_HOW TO COMPLETE THIS TASK_
Without the pictures, print the lines from the one holding "2011 (1044, 2121)" through the last line below, both included, exactly as they stand.

_INPUT MATERIAL_
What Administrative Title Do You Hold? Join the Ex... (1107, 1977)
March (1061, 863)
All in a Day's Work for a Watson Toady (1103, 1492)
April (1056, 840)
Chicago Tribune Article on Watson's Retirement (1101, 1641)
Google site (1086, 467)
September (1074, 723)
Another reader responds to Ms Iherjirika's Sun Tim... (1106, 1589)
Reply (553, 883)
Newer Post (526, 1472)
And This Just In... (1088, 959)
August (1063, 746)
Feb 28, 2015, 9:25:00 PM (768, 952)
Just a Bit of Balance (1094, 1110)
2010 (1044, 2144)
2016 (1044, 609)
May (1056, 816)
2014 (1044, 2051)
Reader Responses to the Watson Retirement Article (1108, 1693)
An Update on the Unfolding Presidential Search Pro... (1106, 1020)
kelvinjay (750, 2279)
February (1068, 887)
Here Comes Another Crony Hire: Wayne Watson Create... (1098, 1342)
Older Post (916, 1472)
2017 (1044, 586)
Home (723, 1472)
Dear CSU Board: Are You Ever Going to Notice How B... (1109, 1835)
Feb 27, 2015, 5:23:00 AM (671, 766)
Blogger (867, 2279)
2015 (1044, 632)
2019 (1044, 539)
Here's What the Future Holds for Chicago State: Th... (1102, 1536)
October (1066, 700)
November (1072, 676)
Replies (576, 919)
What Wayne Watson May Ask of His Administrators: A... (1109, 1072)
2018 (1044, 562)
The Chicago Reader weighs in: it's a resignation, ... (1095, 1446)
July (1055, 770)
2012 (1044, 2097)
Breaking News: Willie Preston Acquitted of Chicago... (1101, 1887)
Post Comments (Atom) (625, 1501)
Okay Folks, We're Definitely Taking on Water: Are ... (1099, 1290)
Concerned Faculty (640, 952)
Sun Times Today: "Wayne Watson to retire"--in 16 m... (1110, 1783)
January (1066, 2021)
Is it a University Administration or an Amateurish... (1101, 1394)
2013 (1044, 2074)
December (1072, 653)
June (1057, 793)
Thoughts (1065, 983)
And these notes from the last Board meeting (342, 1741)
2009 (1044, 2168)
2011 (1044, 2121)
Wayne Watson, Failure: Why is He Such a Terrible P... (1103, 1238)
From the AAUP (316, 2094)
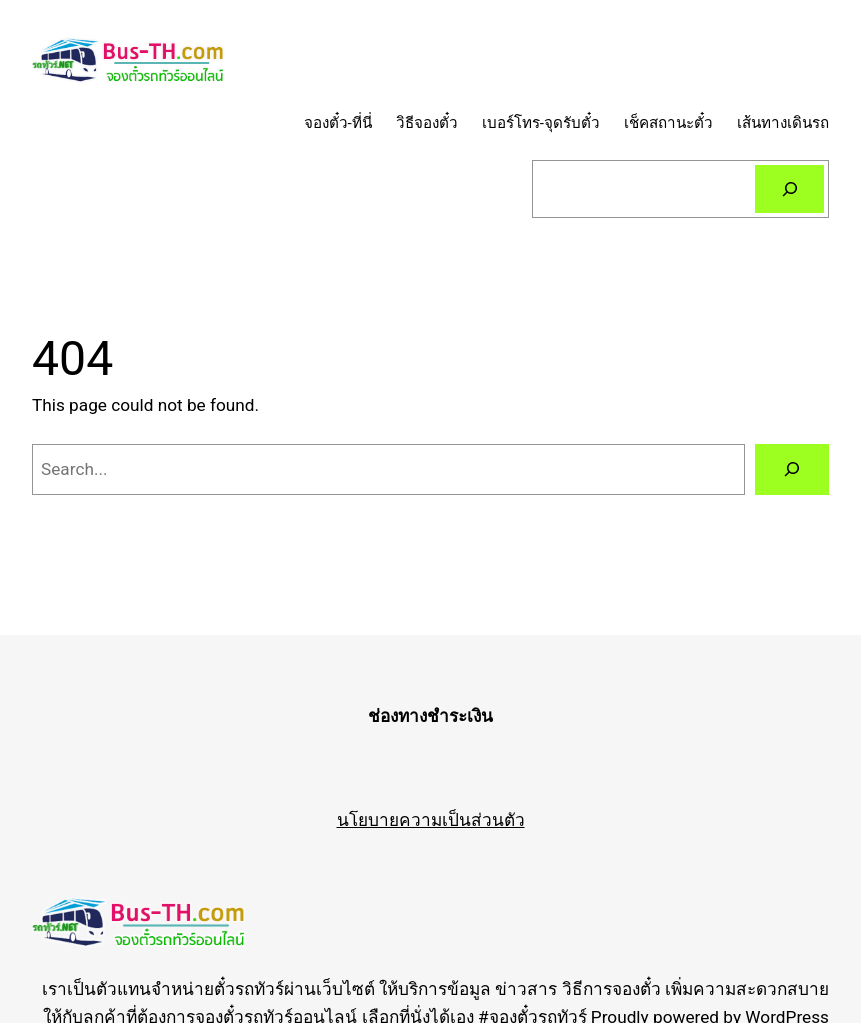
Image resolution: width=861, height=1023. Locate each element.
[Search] (789, 189)
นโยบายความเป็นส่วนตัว (431, 820)
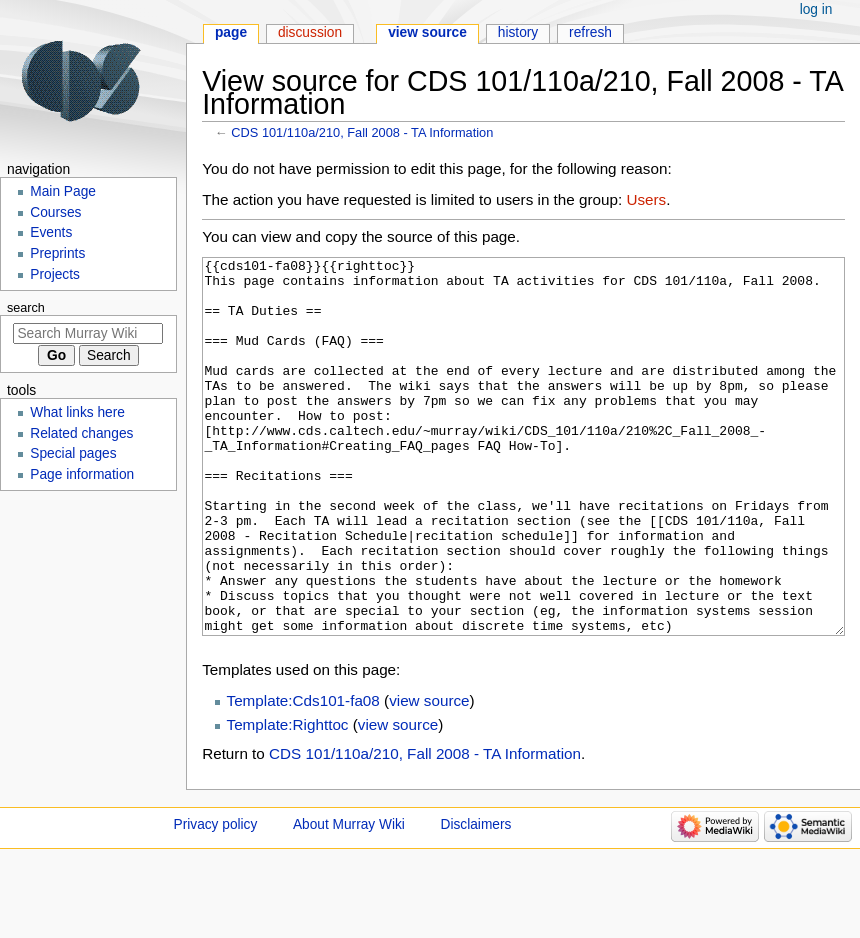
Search (26, 308)
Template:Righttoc (288, 799)
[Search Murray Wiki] (88, 333)
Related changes (81, 433)
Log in (816, 9)
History (518, 32)
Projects (55, 274)
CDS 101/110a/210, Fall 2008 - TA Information (362, 132)
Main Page (63, 191)
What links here (77, 412)
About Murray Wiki (349, 899)
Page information (82, 474)
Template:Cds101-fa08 (303, 775)
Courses (55, 212)
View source (427, 32)
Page (231, 32)
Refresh (590, 32)
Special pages (73, 453)
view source (429, 775)
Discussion (310, 32)
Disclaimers (476, 899)
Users (646, 199)
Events (51, 232)
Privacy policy (216, 899)
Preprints (57, 253)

_SOLUTION TO THIS PROBLEM_
2011 (1044, 2121)
Wayne Watson, Failure: Why is He Such a Terrible P... (1103, 1238)
From the AAUP (316, 2094)
Image resolution: width=861, height=1023. Locate each element.
[Search] (789, 189)
นโยบายความเป็นส่วนตัว (431, 820)
Search (26, 308)
Template:Righttoc (288, 799)
[Search Murray Wiki] (88, 333)
Related changes (81, 433)
Log in (816, 9)
History (518, 32)
Projects (55, 274)
CDS 101/110a/210, Fall 2008 - TA Information (362, 132)
Main Page (63, 191)
What links here (77, 412)
About Murray Wiki (349, 899)
Page information (82, 474)
Template:Cds101-fa08 (303, 775)
Courses (55, 212)
View source (427, 32)
Page (231, 32)
Refresh (590, 32)
Special pages (73, 453)
view source (429, 775)
Discussion (310, 32)
Disclaimers (476, 899)
Users (646, 199)
Events (51, 232)
Privacy policy (216, 899)
Preprints (57, 253)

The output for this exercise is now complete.